Origin – Omnipresent

| 24. Juni 2014 | 0 Comments

Origin

Der Verlust eines Sängers kann zum Genickbruch so mancher Band werden. Ob das auch für Origin gilt? Schließlich stand das Quartett aus Kansas stets für technisch anspruchsvollen, möglichst komplexen und brutalen Death Metal. Nach dem Ausstieg von James Lee teilten sich 2011 auf „Entity“ noch Gitarrist Paul Ryan und Bassist Mike Flores die Vocals, kurz darauf konnte Ex-Skinless-Frontmann Jason Keyser rekrutiert werden, der auf „Omnipresent“ nun sein Studiodebüt für die US-Tech-Veteranen gibt.

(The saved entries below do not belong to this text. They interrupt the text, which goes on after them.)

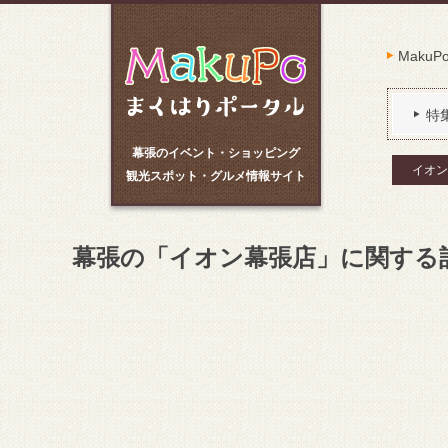
Maku
特
幕張のイベント・ショッピング
イオン
観光スポット・グルメ情報サイト
幕張の「イオン幕張店」に関する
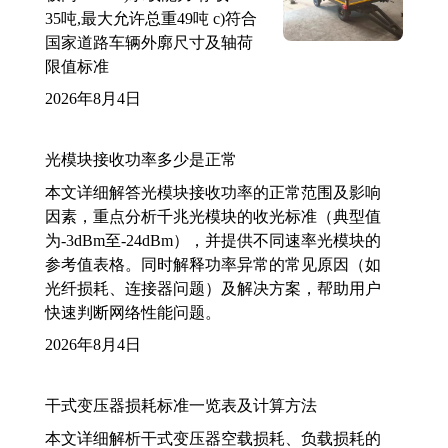
35吨,最大允许总重49吨 c)符合
国家道路车辆外廓尺寸及轴荷
限值标准
2026年8月4日
光模块接收功率多少是正常
本文详细解答光模块接收功率的正常范围及影响
因素，重点分析千兆光模块的收光标准（典型值
为-3dBm至-24dBm），并提供不同速率光模块的
参考值表格。同时解释功率异常的常见原因（如
光纤损耗、连接器问题）及解决方案，帮助用户
快速判断网络性能问题。
2026年8月4日
干式变压器损耗标准一览表及计算方法
本文详细解析干式变压器空载损耗、负载损耗的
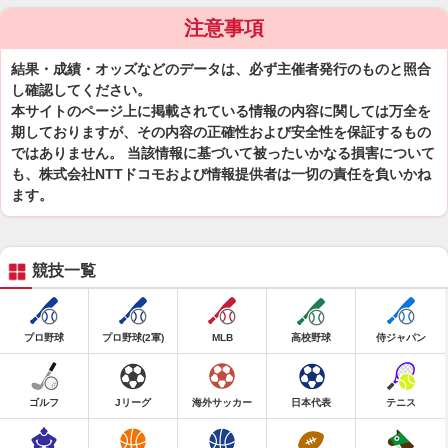
注意事項
結果・成績・オッズなどのデータは、必ず主催者発行のものと照合
し確認してください。
本サイトのページ上に掲載されている情報の内容に関しては万全を
期しておりますが、その内容の正確性および安全性を保証するもの
ではありません。 当該情報に基づいて被ったいかなる損害について
も、株式会社NTTドコモおよび情報提供者は一切の責任を負いかね
ます。
競技一覧
プロ野球
プロ野球(2軍)
MLB
高校野球
侍ジャパン
ゴルフ
Jリーグ
海外サッカー
日本代表
テニス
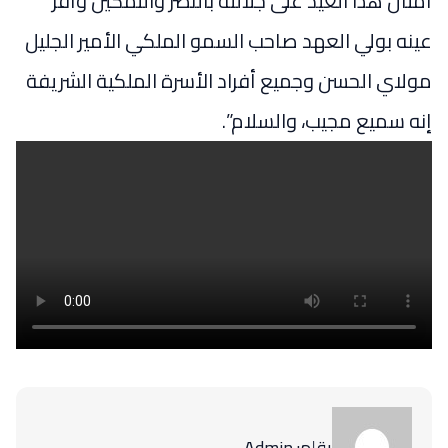
أمثال هذا العيد على جلالته بالنصر والتمكين وأقر
عينه بولي العهد صاحب السمو الملكي الأمير الجليل
مولاي الحسن وجميع أفراد الأسرة الملكية الشريفة
إنه سميع مجيب، والسلام”.
بقلم: Admin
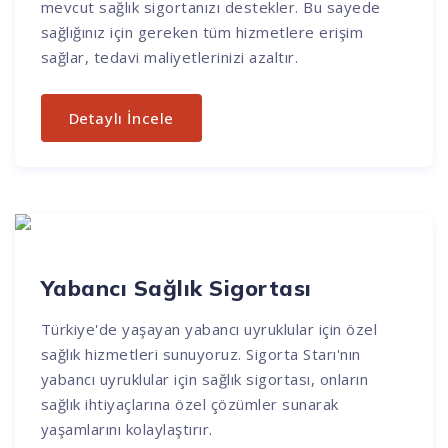
mevcut sağlık sigortanızı destekler. Bu sayede
sağlığınız için gereken tüm hizmetlere erişim
sağlar, tedavi maliyetlerinizi azaltır.
Detaylı İncele
Yabancı Sağlık Sigortası
Türkiye'de yaşayan yabancı uyruklular için özel
sağlık hizmetleri sunuyoruz. Sigorta Starı'nın
yabancı uyruklular için sağlık sigortası, onların
sağlık ihtiyaçlarına özel çözümler sunarak
yaşamlarını kolaylaştırır.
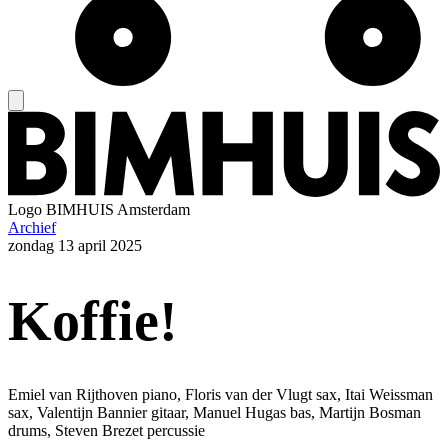
Logo
BIMHUIS Amsterdam
Archief
zondag
13 april 2025
Koffie!
Emiel van Rijthoven piano, Floris van der Vlugt sax, Itai Weissman
sax, Valentijn Bannier gitaar, Manuel Hugas bas, Martijn Bosman
drums, Steven Brezet percussie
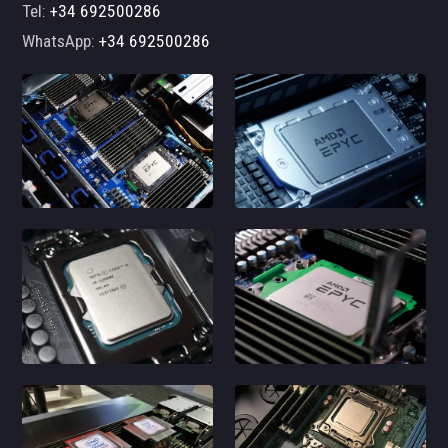
Tel:
+34 692500286
WhatsApp:
+34 692500286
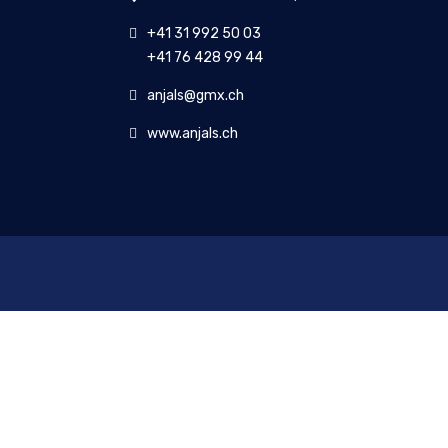
+41 31 992 50 03
+41 76 428 99 44
anjals@gmx.ch
www.anjals.ch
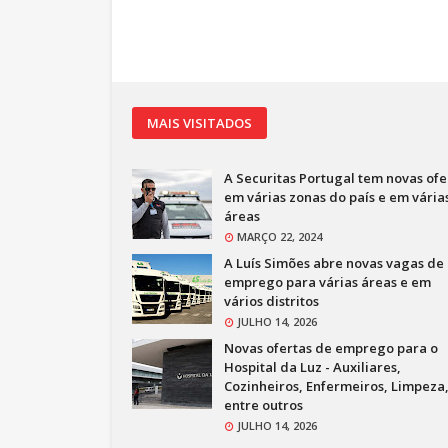
MAIS VISITADOS
A Securitas Portugal tem novas ofe
em várias zonas do país e em vária
áreas
MARÇO 22, 2024
A Luís Simões abre novas vagas de
emprego para várias áreas e em
vários distritos
JULHO 14, 2026
Novas ofertas de emprego para o
Hospital da Luz - Auxiliares,
Cozinheiros, Enfermeiros, Limpeza
entre outros
JULHO 14, 2026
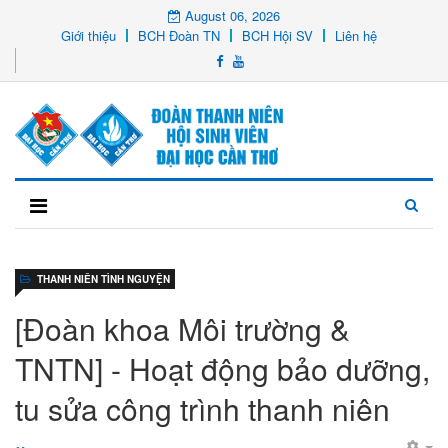
August 06, 2026
Giới thiệu
BCH Đoàn TN
BCH Hội SV
Liên hệ
THANH NIÊN TÌNH NGUYỆN
[Đoàn khoa Môi trường &
TNTN] - Hoạt động bảo dưỡng,
tu sửa công trình thanh niên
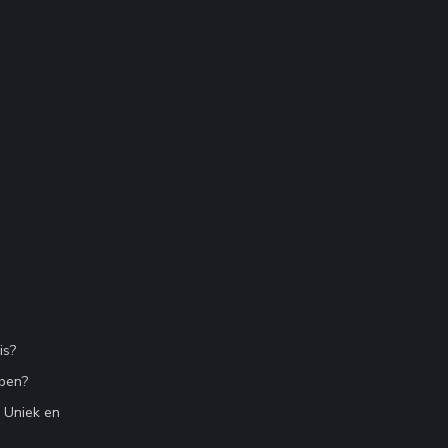
is?
bben?
n Uniek en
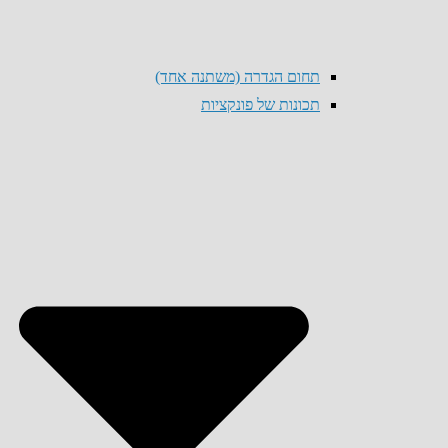
תחום הגדרה (משתנה אחד)
תכונות של פונקציות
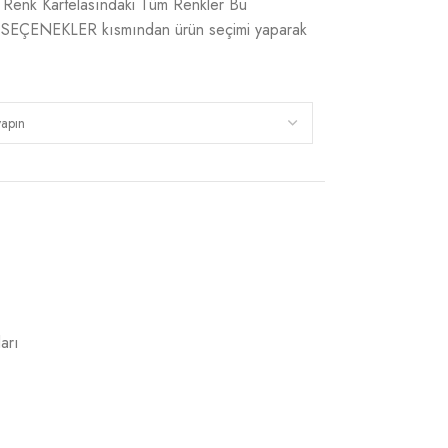
r. Renk Kartelasındaki Tüm Renkler Bu
i SEÇENEKLER kısmından ürün seçimi yaparak
arı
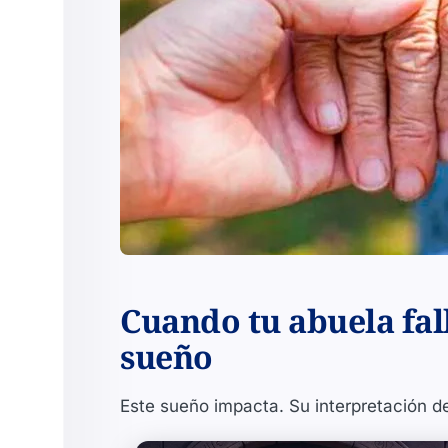
Cuando tu abuela fal
sueño
Este sueño impacta. Su interpretación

Tatsächlich macht die Personalie keinen großen Unterschied, wobei Keyser seine Sache richtig gut macht. Die tiefen, gurgelnden Growls werden durch Ryan und Flores entsprechend angereichert, intensivieren gerade die langsameren, brutal groovenden Passagen von Tracks wie „Manifest Desolate“ oder „Unattainable Zero“ entscheidend. Anspruchsvolle, melodische Gitarrenexkurse und kleinere Zwischenspiele bzw. Mini-Songs („Continuum“, „Permanence“) bieten willkomene Abwechslung, bereichern das Geschehen insgesamt aber kaum.

Im Mittelpunkt stehen dafür Blendgranaten mit knochenzermalmender In-Your-Face-Attitüde („THRALL:FULCRUM:APEX“, „Source Of Icon O“) oder eben komplexere Tracks wie das abschließende „The Indiscriminate“. Letzterer Song beginnt behäbig, geradezu nachdenklich, übt jedoch in weiterer Folge das hektische Wellenspiel des Genres und deckt sämtliche Bereiche ab. Zwischen halsbrecherischen High-Tempo-Passagen, anspruchsvoller Saitenhexerei und manischem, stampfenden Finale ist alles dabei.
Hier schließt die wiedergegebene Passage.